══ Listed entries
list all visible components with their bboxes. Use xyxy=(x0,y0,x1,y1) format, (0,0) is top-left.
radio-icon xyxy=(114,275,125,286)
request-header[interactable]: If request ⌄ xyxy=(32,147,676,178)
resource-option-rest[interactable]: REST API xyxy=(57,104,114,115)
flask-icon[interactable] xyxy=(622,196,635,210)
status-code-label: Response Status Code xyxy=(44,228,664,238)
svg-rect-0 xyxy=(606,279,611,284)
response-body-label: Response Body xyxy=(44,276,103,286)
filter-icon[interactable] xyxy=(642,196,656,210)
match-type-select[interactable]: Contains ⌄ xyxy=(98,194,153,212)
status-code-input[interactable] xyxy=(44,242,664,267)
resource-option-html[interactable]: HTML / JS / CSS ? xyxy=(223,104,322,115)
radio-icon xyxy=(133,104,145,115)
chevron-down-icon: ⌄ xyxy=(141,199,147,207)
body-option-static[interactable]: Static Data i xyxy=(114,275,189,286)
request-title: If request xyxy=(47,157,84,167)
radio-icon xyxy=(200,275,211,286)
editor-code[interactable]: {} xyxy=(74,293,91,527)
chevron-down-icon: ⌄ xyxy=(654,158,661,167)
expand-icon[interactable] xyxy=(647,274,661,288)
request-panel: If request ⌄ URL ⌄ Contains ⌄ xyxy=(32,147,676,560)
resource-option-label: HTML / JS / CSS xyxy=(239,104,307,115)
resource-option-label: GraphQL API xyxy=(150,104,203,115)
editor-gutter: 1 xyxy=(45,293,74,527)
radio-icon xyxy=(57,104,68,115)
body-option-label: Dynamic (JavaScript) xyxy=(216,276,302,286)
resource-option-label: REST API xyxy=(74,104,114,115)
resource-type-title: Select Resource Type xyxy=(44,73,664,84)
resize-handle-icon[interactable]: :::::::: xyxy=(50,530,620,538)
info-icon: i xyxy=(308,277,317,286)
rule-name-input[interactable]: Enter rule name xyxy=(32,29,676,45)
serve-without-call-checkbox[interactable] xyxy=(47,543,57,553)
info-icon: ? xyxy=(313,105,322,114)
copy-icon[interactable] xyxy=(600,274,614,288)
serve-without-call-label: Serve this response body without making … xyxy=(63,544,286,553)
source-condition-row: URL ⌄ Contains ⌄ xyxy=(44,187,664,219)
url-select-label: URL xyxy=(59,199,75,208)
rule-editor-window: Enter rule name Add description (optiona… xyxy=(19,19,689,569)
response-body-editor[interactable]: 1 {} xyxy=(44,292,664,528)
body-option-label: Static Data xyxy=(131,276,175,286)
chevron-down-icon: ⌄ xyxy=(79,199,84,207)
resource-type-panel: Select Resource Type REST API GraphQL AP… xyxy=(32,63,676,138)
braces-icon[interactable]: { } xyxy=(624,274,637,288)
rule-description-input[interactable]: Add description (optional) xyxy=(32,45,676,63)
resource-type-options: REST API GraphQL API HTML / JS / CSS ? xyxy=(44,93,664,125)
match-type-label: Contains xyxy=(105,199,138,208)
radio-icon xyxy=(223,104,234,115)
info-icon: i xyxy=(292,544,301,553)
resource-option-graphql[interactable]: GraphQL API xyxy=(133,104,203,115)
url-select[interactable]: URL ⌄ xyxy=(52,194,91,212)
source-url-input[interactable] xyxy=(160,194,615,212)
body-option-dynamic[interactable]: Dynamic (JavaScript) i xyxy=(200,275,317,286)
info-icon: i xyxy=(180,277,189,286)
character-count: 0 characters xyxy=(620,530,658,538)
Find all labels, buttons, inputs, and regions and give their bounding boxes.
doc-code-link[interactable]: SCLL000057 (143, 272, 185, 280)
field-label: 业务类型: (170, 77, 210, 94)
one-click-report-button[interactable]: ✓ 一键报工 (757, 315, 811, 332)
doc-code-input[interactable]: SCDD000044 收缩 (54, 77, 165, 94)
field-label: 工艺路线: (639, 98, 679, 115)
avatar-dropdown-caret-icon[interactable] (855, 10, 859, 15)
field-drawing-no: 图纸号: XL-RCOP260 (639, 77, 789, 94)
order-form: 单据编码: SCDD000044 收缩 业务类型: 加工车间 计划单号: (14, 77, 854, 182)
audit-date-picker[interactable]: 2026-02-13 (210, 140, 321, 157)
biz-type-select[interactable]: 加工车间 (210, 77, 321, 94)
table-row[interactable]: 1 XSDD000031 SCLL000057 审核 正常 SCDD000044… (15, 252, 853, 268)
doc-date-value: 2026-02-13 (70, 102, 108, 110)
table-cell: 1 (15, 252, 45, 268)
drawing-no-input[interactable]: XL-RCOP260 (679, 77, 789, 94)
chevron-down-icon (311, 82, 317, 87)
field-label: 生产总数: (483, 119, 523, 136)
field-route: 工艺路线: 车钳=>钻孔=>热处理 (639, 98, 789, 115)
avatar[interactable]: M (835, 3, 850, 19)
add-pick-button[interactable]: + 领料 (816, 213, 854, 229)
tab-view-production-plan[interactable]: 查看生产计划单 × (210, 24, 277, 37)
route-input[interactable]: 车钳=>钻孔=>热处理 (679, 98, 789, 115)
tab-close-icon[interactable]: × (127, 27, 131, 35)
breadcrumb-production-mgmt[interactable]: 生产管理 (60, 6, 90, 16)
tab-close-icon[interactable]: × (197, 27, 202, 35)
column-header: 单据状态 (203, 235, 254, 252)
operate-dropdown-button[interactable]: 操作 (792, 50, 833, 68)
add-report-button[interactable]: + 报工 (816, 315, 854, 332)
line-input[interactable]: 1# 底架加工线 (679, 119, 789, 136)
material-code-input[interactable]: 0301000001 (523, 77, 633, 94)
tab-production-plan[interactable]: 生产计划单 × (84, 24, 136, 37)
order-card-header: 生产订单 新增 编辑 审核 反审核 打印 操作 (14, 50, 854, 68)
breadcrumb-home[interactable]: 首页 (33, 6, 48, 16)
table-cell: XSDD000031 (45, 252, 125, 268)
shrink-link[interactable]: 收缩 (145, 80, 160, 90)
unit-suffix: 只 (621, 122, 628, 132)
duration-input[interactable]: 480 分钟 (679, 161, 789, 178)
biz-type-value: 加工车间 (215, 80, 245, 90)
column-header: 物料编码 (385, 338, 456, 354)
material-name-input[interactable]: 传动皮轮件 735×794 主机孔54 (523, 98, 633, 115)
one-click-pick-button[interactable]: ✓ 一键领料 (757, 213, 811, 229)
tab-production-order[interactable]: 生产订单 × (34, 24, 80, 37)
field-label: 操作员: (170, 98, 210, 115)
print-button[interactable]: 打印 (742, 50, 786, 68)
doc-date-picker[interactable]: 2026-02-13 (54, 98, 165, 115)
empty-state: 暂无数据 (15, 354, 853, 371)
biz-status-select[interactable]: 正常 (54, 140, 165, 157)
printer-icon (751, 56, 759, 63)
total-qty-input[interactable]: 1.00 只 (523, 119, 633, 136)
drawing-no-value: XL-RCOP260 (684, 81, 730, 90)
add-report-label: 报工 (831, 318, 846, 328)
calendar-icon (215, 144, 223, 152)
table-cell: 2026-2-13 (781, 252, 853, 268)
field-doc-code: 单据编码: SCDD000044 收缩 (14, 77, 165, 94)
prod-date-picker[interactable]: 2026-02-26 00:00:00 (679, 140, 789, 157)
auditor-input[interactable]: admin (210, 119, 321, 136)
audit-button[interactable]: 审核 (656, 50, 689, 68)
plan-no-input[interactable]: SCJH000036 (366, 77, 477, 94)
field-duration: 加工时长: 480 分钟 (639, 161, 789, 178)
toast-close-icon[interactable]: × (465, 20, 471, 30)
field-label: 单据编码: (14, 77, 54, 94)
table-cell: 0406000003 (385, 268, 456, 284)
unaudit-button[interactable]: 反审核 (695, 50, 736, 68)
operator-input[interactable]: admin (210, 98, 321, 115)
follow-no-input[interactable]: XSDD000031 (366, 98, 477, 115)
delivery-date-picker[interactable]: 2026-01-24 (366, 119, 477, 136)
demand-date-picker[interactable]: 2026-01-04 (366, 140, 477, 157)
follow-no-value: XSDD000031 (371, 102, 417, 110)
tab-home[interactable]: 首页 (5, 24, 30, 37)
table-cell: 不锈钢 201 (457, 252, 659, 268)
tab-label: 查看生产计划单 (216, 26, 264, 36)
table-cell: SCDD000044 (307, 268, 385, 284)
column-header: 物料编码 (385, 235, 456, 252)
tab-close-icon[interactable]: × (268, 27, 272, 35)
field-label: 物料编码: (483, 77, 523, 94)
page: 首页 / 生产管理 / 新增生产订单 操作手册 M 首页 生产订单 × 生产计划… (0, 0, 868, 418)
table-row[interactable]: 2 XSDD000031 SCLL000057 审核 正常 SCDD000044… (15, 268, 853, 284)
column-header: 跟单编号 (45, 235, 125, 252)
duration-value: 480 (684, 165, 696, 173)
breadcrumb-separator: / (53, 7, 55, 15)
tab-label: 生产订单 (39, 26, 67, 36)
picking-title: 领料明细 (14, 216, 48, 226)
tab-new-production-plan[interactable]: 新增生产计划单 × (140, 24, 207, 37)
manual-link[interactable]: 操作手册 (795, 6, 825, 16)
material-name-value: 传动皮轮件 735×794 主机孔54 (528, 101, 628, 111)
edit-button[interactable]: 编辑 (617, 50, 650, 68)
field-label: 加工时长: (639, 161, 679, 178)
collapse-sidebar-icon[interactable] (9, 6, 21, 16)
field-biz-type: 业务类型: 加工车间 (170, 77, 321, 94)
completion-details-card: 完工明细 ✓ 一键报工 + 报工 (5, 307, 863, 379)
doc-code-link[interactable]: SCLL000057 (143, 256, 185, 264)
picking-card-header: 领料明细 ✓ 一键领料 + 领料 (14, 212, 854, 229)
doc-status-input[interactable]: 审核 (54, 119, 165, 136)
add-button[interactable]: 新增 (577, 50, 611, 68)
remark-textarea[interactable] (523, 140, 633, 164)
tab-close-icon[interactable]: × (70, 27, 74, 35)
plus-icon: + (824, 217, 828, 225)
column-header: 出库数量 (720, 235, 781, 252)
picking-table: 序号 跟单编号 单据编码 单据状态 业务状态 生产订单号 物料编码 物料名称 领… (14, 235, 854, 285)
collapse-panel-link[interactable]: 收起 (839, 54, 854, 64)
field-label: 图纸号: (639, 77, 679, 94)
════
» **What this task involves**:
In the records above, some lines hold the word "request"; copy each such line.

» **Exercise output**:
request-header[interactable]: If request ⌄ xyxy=(32,147,676,178)
request-title: If request xyxy=(47,157,84,167)
request-panel: If request ⌄ URL ⌄ Contains ⌄ xyxy=(32,147,676,560)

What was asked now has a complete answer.